Hemp holds immense potential, so, rightly, a great deal is being invested to improve the industrial processing of hemp for textile applications. Since 2011, the University of Arad in Romania has been conducting experiments with bio-enzymes, seeking to replace traditional retting methods, while the Dutch company StexFibers is exploring the process of steam explosion to replace the traditional retting process. The College of Ghent in Belgium has just launched a two-year international research program on how to improve the process and supply chain of hemp. Hemp has the future, but we are not quite there yet.
Notes
[1] See, for instance, J. Averink, “Global water footprint of industrial hemp textile,” Student Thesis, University of Twente, September 2015, http://essay.utwente.nl/68219/; Benjamin Rietz, “Dethroning King Cotton,” Presentation for Environmental Studies Research Seminar, Fall 2010, https://csbsju.edu/Documents/Environmental%20Studies/curriculum/395/2011/rietz.pdf; N. Cherret, J. Barrett et. al., “Ecological Footprint and Water Analysis of Cotton, Hemp and Polyester,” Report for The BioRegional Development Group, 2005, https://www.sei-international.org/publications?pid=1694.

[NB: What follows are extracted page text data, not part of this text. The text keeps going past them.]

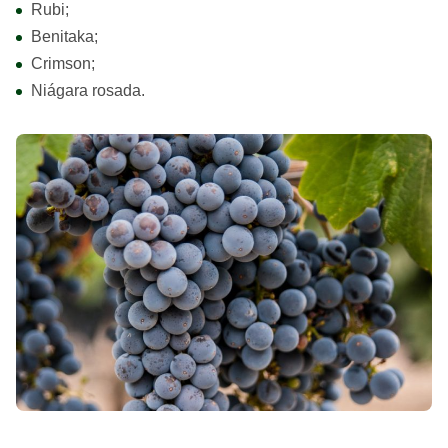
Rubi;
Benitaka;
Crimson;
Niágara rosada.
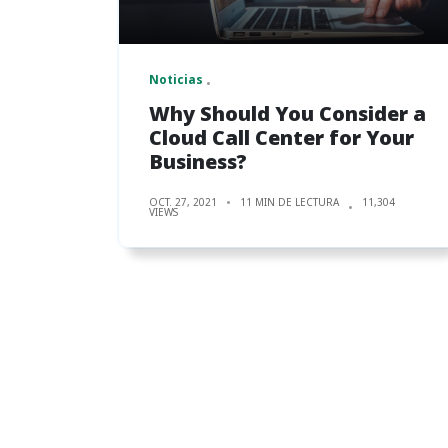
Noticias
Why Should You Consider a
Cloud Call Center for Your
Business?
OCT. 27, 2021
11 MIN DE LECTURA
11,304
VIEWS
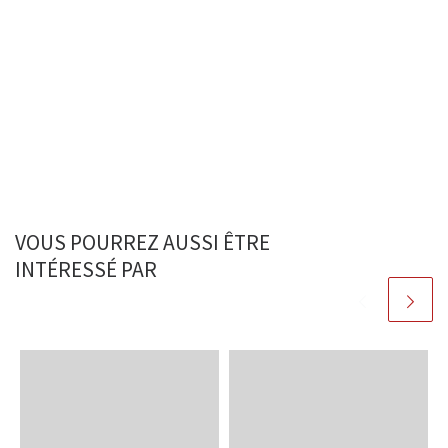
VOUS POURREZ AUSSI ÊTRE
INTÉRESSÉ PAR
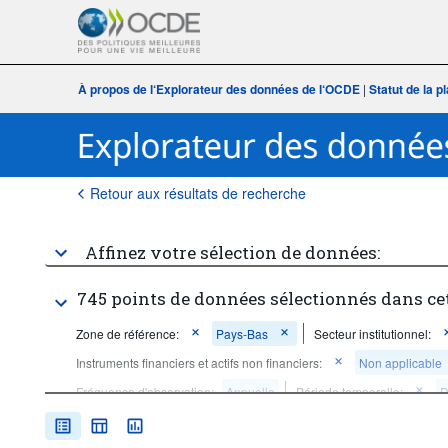
À propos de l‘Explorateur des données de l‘OCDE
|
Statut de la 
Retour aux résultats de recherche
Affinez votre sélection de données:
745 points de données sélectionnés dans ce
Zone de référence:
Pays-Bas
Secteur institutionnel:
Instruments financiers et actifs non financiers:
Non applicable
Fréquence d'observation:
Annuelle
Période temporelle:
D
Supprimer tout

[2] Jan E.G. van Dam, Food and Biobased Research, Wageningen UR The Netherlands, July 14, 2014.
[3] The following sites for hemp-based fashion are especially popular: http://hempcollective.nl/, http://hempie.nl/kleding, http://www.hempshopper.com/nl/hennep-kleding, and http://www.duurzamekleren.nl/info/hennep-kleding/hoe-wordt-hennep-kleding-gemaakt/.
[4] During my regular visits to small villages in Transylvania, every linen cupboard would inevitably contain stunning pieces of homemade cloth. Eyes wide, beaming with great pride and passion, women would tell me the whole story behind their cloth. But when I asked if such items were still being made somewhere, assuming this process would exist on a larger scale, the answer was inevitably, “No, we don’t do this anymore.” If I then asked if anyone could teach me how to do it, they would shake their heads, shrug their shoulders and smile. I did, however, learn how to pickle gherkins and bake plum pie.